Although nobody wants to build slow and corrupt databases, it seems that many people do a very good job of slowing down and corrupting their databases. I have listed some of the methods they use below. (In case my sarcasm is not apparent, I am suggesting that you avoid the actions indicated by the section headings.)
Note: In the following discussion, I have included links for some of the terms to items in Wikipedia. This is done for convenience. The SQL for entering the sample database shown below can be found by clicking here.
Don’t use constraints
All of the relational database management packages allow you to apply constraints on a database. These are rules that must be satisfied before a new record is inserted or a change is made to an existing record.
- Not null – A specification of a column in a table that may not contain null values.
- Uniqueness – A set of columns in a table whose set of values must be unique within the table. These sets of columns are called candidate keys, with one of the sets being the primary key.
- Foreign key – For every given record in one table, there must be a corresponding record in another table. For example, records in an inventory list may contain part numbers. For each record in the inventory list, the part number must agree with a record in the list of part numbers.
The following is an example of SQL code that will use constraints when setting up the tables.
CREATE TABLE COUNTRY (
COUNTRY VARCHAR(2) NOT NULL,
PRIMARY KEY (COUNTRY)
CREATE TABLE STATE (
STATE VARCHAR(2) NOT NULL,
COUNTRY VARCHAR(2) NOT NULL,
PRIMARY KEY (COUNTRY, STATE),
FOREIGN KEY (COUNTRY) REFERENCES COUNTRY(COUNTRY)
CREATE TABLE CITY (
CITY VARCHAR(40) NOT NULL,
COUNTRY VARCHAR(2) NOT NULL,
STATE VARCHAR(2) NOT NULL,
PRIMARY KEY (COUNTRY, STATE, CITY),
FOREIGN KEY (COUNTRY, STATE) REFERENCES STATE(COUNTRY, STATE)
Identifying and inserting the constraints does take time, and the following are the reasons that some people have used for not implementing them.
- If the code is written correctly, none of the records in the database will violate the constraints. Therefore, they argue, time spent in applying constraints is time wasted. However, how can you insure that the code is written correctly if you haven’t identified all of the constraints? Furthermore, it is never safe to assume that your code is error free. As the saying goes, “trust, but verify”.
- Sometimes the data in the database is already corrupt. By not applying the constraints, you can keep operating until some time in the future when you clean up the data. However, as time goes on, it becomes more and more difficult to clean the data, and that time in the future never seems to come. Furthermore, processing corrupt data can have strange results.
- I have seen people apply both of the first two arguments simultaneously. The code was incorrect in the past and corrupted the data, but is now correct and no further corruption will take place. My counterarguments for both of these cases still apply.
Even if your current programmers have achieved perfection, there is no assurance that programmers in the future will share this blissful state. Furthermore, if you haven’t identified all of the constraints, how can you check that your software is correct.
In addition to preventing corruption of the database, these constraints are also used by the optimizer in the database management system to find the best way of accessing the data. (There are often multiple sets of indices that can be used to locate the records, and the job of the optimizer is to find the most efficient set, which is referred to as a strategy.) Failure to implement the constraints will result in non-optimal strategies being selected. With some database managers, you can get around this by inserting “hints” in the data requests. These hints override some of the heuristic algorithms in the optimizer.

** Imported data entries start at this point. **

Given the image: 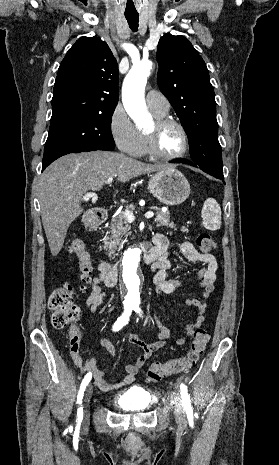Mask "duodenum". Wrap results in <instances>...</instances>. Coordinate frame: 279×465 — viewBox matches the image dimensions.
Instances as JSON below:
<instances>
[{"mask_svg":"<svg viewBox=\"0 0 279 465\" xmlns=\"http://www.w3.org/2000/svg\"><path fill=\"white\" fill-rule=\"evenodd\" d=\"M108 219V213L104 210H98L90 213L85 218V224L88 227H97L100 224L104 223ZM143 253H144V261L147 264L153 263L159 253L158 250L155 248L154 245L151 243H144L142 245ZM105 283L109 287H113L117 283V268L115 265H110L106 272L105 276Z\"/></svg>","mask_w":279,"mask_h":465,"instance_id":"duodenum-1","label":"duodenum"}]
</instances>
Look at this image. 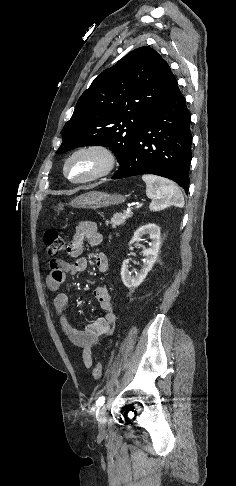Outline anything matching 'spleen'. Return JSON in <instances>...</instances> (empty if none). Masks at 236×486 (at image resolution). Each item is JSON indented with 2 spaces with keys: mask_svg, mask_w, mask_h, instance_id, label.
Wrapping results in <instances>:
<instances>
[{
  "mask_svg": "<svg viewBox=\"0 0 236 486\" xmlns=\"http://www.w3.org/2000/svg\"><path fill=\"white\" fill-rule=\"evenodd\" d=\"M142 180L146 183V195L151 199L150 210L158 211L171 205L184 206L183 194L172 181L148 174L143 175Z\"/></svg>",
  "mask_w": 236,
  "mask_h": 486,
  "instance_id": "spleen-1",
  "label": "spleen"
}]
</instances>
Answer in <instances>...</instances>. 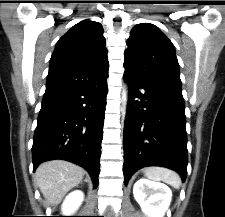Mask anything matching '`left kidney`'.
<instances>
[{
    "instance_id": "1",
    "label": "left kidney",
    "mask_w": 225,
    "mask_h": 217,
    "mask_svg": "<svg viewBox=\"0 0 225 217\" xmlns=\"http://www.w3.org/2000/svg\"><path fill=\"white\" fill-rule=\"evenodd\" d=\"M133 194L148 217H163L172 198V192L168 186L145 178L139 179L134 184Z\"/></svg>"
}]
</instances>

However, I have a few problems with hints.
- In every case that I have seen, the use of hints was required because the constraints were not fully applied.
- Valid changes to the database can cause the hints to become invalid.

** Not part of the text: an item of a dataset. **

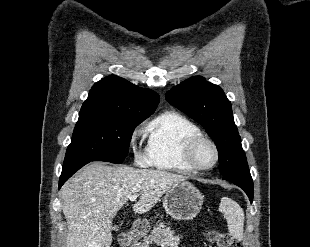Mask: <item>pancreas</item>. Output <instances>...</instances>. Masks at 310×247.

- Depending on the constraints in the database, the database manager may ignore some of your hints. The database manager knows that the constraints are true, and will often apply more weight to the constraints than to the hints when determining a search path.
There is another reason for using foreign keys. The API’s for databases can examine the metadata and automatically generate an entity relationship diagram using the foreign keys.
Don’t Use Indexes
Indexes can speed up your transactions, but there are a few things to consider.
- If the records are inserted infrequently but read very often, indexes will speed performance tremendously, and the creation of additional indexes doesn’t pose much of a problem. If the data is read infrequently, but records are frequently inserted, additional indexes can impose high demands on your system, and may not save you much. However, you will still need indexes on the primary and candidate keys to insure that the database isn’t corrupted.
- Hashed keys are only useful if you know the values of all of the columns in the index. This may seem obvious, but it is sometimes overlooked.
- For sorted (ordered) keys, the order of the columns is significant. For a table that is read very often, you may want additional ordered indexes. For example, a table of medical activities might have the patient as the first item in one index and the provider as the first item in another index. In addition, adding additional columns to the end of an ordered index doesn’t introduce a heavy burden on the system, but may be useful.
- The impact of the indexes will change as the database grows. Make sure that you test the indexes on a data set that is comparable in size to the production data.
In some cases, the database manager may add indexes based on the primary and foreign keys. In other cases, it may search the entire table if keys aren’t provided.
Don’t Use Transactions
Transactions allow the system to insure that SQL queries are executed properly. When you group queries within a transaction, all of the queries will be executed or all will be cancelled. However, some people still don’t use transactions. Another problem is that some people misuse transactions. The period between the start and end of a transaction should be kept short. If the database operations require user interaction or extensive preparations, prepare the data first and then carry out the data modifications in a single short transaction. This will reduce the chance of the database locking up.
Documentation for a database serves a number of purposes.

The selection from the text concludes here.